Adrian Karatnycky. Published Thursday, January 25, 2001, in
the Miami Herald
The sensational arrest and detention by Cuba of two leading Czech political
figures -- former Finance Minister Ivan Filip and former student leader Jan
Bubenik -- has set off a major diplomatic crisis that has strained relations
between the two countries. It also has brought harsh condemnation of Cuba's
action by the governments of Germany, Poland, Slovakia, Hungary and the United
States. Yet it is only the latest example of a growing trend: Fidel Castro is
lashing out at an ever-widening array of the world's democracies and refocusing
attention on Cuba's repressive policies.
In the last year, the Cuban government has stepped up rhetorical attacks not
only against the traditional "villain,'' the United States, but it has
denounced the Polish and Czech authorities and international news media.
With the end of the Cold War, Castro suggested it was time for a new
beginning and for the acceptance of Cuba by the international community. As part
of his diplomatic offensive, he claimed that the United States was out of step
with the rest of the world in its condemnations of Cuba.

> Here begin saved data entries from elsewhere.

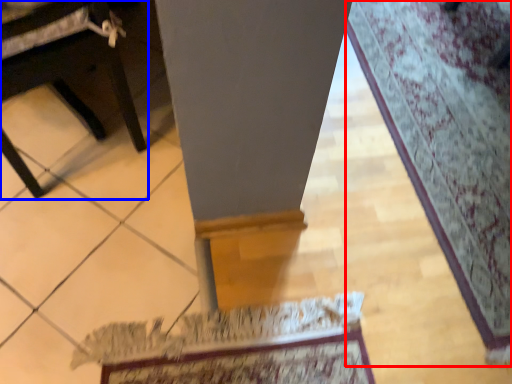 Question: Among these objects, which one is farthest to the camera, mat (highlighted by a red box) or furniture (highlighted by a blue box)?

Choices:
 (A) mat
 (B) furniture

Answer: (A) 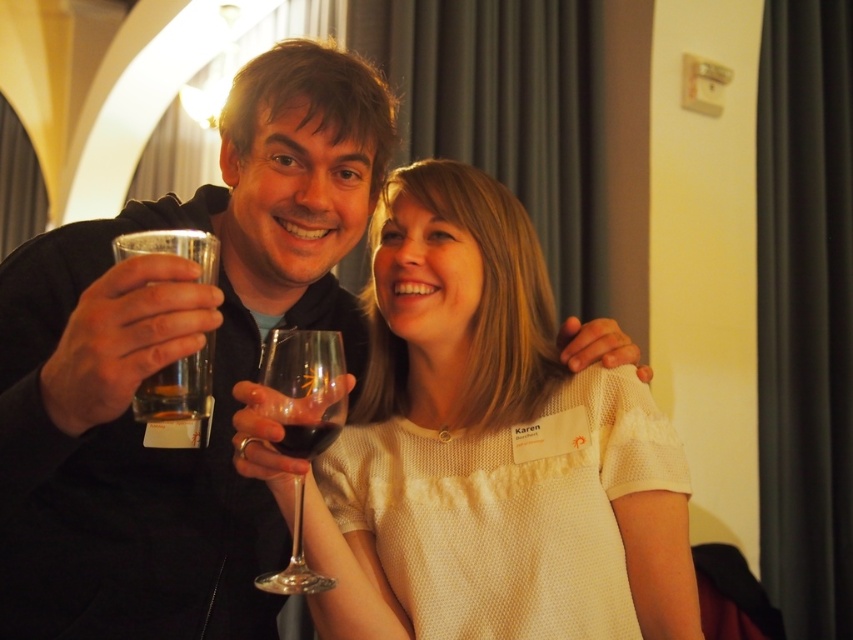 Question: Which object appears closest to the camera in this image?

Choices:
 (A) transparent glass at center
 (B) clear glass at upper left
 (C) black matte glass at upper center

Answer: (C)

Question: Is black matte glass at upper center positioned in front of clear glass at upper left?

Choices:
 (A) yes
 (B) no

Answer: (A)

Question: Can you confirm if transparent glass at center is wider than clear glass at upper left?

Choices:
 (A) yes
 (B) no

Answer: (A)

Question: Considering the real-world distances, which object is closest to the white textured shirt at center?

Choices:
 (A) translucent glass at center
 (B) black matte glass at upper center
 (C) transparent glass at center
 (D) clear glass at upper left

Answer: (B)

Question: Among these points, which one is farthest from the camera?

Choices:
 (A) [x=355, y=124]
 (B) [x=281, y=570]
 (C) [x=498, y=381]

Answer: (C)

Question: Is black matte glass at upper center smaller than translucent glass at center?

Choices:
 (A) no
 (B) yes

Answer: (A) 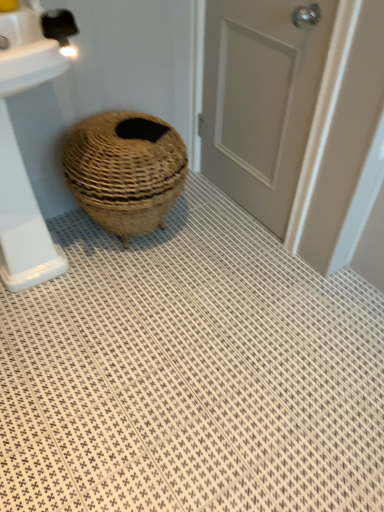 Image resolution: width=384 pixels, height=512 pixels. Find the location of `vacant region under white glossy sink at left (from a real-world perspective)`. vacant region under white glossy sink at left (from a real-world perspective) is located at coordinates (64, 272). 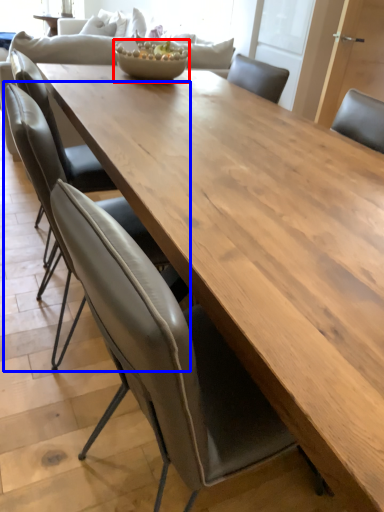 Question: Among these objects, which one is farthest to the camera, salad bowl (highlighted by a red box) or chair (highlighted by a blue box)?

Choices:
 (A) salad bowl
 (B) chair

Answer: (A) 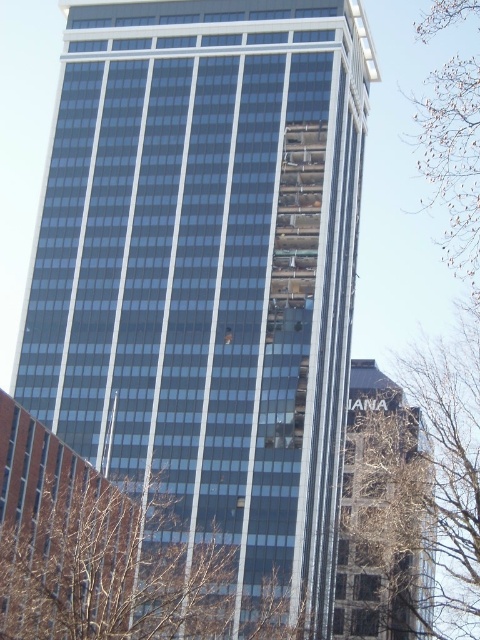 Is brown leafy tree at right above brown leafless branches at lower center?

Incorrect, brown leafy tree at right is not positioned above brown leafless branches at lower center.

The image size is (480, 640). I want to click on brown leafy tree at right, so click(412, 497).

Looking at this image, is brown leafy tree at right to the left of brown leafy tree at upper right from the viewer's perspective?

Correct, you'll find brown leafy tree at right to the left of brown leafy tree at upper right.

Can you confirm if brown leafy tree at right is shorter than brown leafy tree at upper right?

Correct, brown leafy tree at right is not as tall as brown leafy tree at upper right.

I want to click on brown leafy tree at right, so click(412, 497).

Is brown leafless branches at lower center below brown leafy tree at upper right?

Correct, brown leafless branches at lower center is located below brown leafy tree at upper right.

Locate an element on the screen. The width and height of the screenshot is (480, 640). brown leafless branches at lower center is located at coordinates (108, 570).

Locate an element on the screen. The image size is (480, 640). brown leafless branches at lower center is located at coordinates (108, 570). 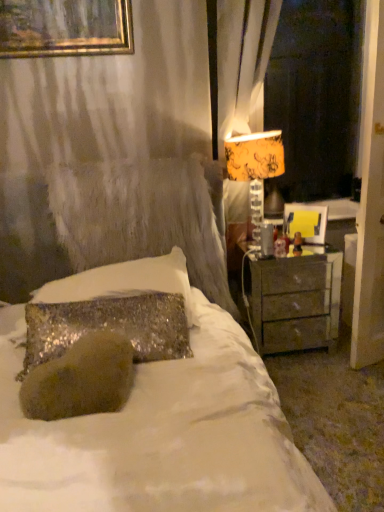 Question: Would you say yellow fabric lampshade at upper right is to the left or to the right of matte yellow lampshade at right in the picture?

Choices:
 (A) left
 (B) right

Answer: (A)

Question: From the image's perspective, is yellow fabric lampshade at upper right above or below matte yellow lampshade at right?

Choices:
 (A) below
 (B) above

Answer: (A)

Question: Which object is positioned closest to the yellow fabric lampshade at upper right?

Choices:
 (A) matte gray nightstand at right
 (B) matte yellow lampshade at right
 (C) sparkly silver pillow at center

Answer: (C)

Question: Which of these objects is positioned farthest from the matte yellow lampshade at right?

Choices:
 (A) yellow fabric lampshade at upper right
 (B) matte gray nightstand at right
 (C) sparkly silver pillow at center

Answer: (C) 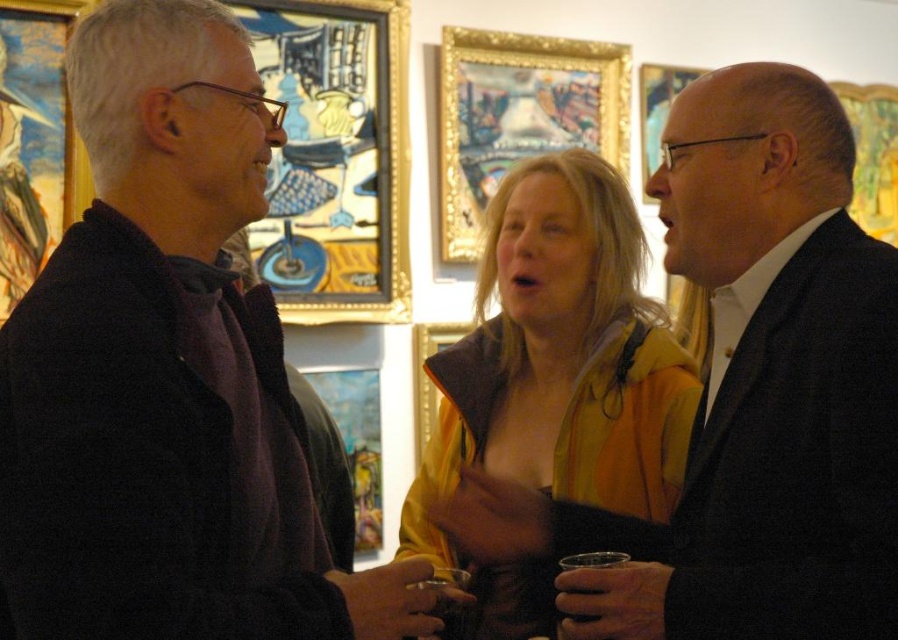 Question: Among these points, which one is nearest to the camera?

Choices:
 (A) (891, 125)
 (B) (377, 440)

Answer: (B)

Question: Which object appears farthest from the camera in this image?

Choices:
 (A) wooden picture frame at center
 (B) transparent plastic cup at center

Answer: (A)

Question: Is yellow matte jacket at center below wooden picture frame at center?

Choices:
 (A) yes
 (B) no

Answer: (A)

Question: Can you confirm if matte black suit at center is positioned to the right of translucent glass cup at center?

Choices:
 (A) no
 (B) yes

Answer: (B)

Question: Which object is farther from the camera taking this photo?

Choices:
 (A) dark woolen sweater at left
 (B) wooden picture frame at center

Answer: (B)

Question: Does gold/gilded picture frame at upper right have a greater width compared to metallic gold picture frame at upper center?

Choices:
 (A) no
 (B) yes

Answer: (B)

But one of the outcomes of the Cold War was the creation of a more-open and
more-democratic world. The defeat of communism in Central and Eastern Europe,
and the spread of democracy to most of the Ibero-American world, underscores the
anomaly of Cuba's repressive dictatorship. The wave of peaceful democratic
change that has swept the world since the mid-1970s has created a generation of
former opposition activists turned government officials and parliamentarians.
Increasingly, these pro-democracy leaders are focusing attention on Cuba and
reaching out to their real counterparts: the independent pro-democracy
activists.
During the 1999 Ibero-American Summit in Havana, the leaders of Spain,
Portugal and several Latin American countries reached out to Cuba's
pro-democracy movement. Mexico's leaders have held meetings with leaders of the
Cuban-exile community, including Carlos Alberto Montaner.
Typically, the detention of travelers engaging in meetings with Cuba's
pro-democracy forces doesn't generate headlines beyond their home countries. But
increasingly these contacts involve some of the world's leading political
figures. The results of such detentions are predictable and for the Castro
regime highly damaging: They focus attention on Cuban human-rights violations
and isolate Cuba internationally.
In this instance Castro may well have bit off more than he can chew. The
Czech Republic may be a small country, but it has an effective diplomatic
service and is highly regarded in the international community. Moreover, through
President Vaclav Havel, the Czech Republic has links that extend well beyond the
governmental sphere into the literary, cultural and artistic communities of
liberals whom the Cuban leader has tried to woo over the years.
The harsh treatment of Pilip and Bubenik not only provokes tension between
Cuba and other na- tions, but the message of their detention cannot be lost on
the Cuban people. They must wonder why high-level officials want to meet with an
opposition that Castro claims to be insignificant. The answer is that democratic
leaders respect Cuba's independent voices as the voices of Cuba's future.
The longer Castro persists in his counter-productive harassment of foreign
visitors exercising international rights of travel and association, the more
countries he will antagonize, and the more he will contribute to his own
isolation, underscoring that he is a figure of the discredited past, at the apex
of a fragile system that will not endure.
Adrian Karatnycky (fhpres@aol.com) is president of Freedom House, which
monitors political rights and civil liberties worldwide.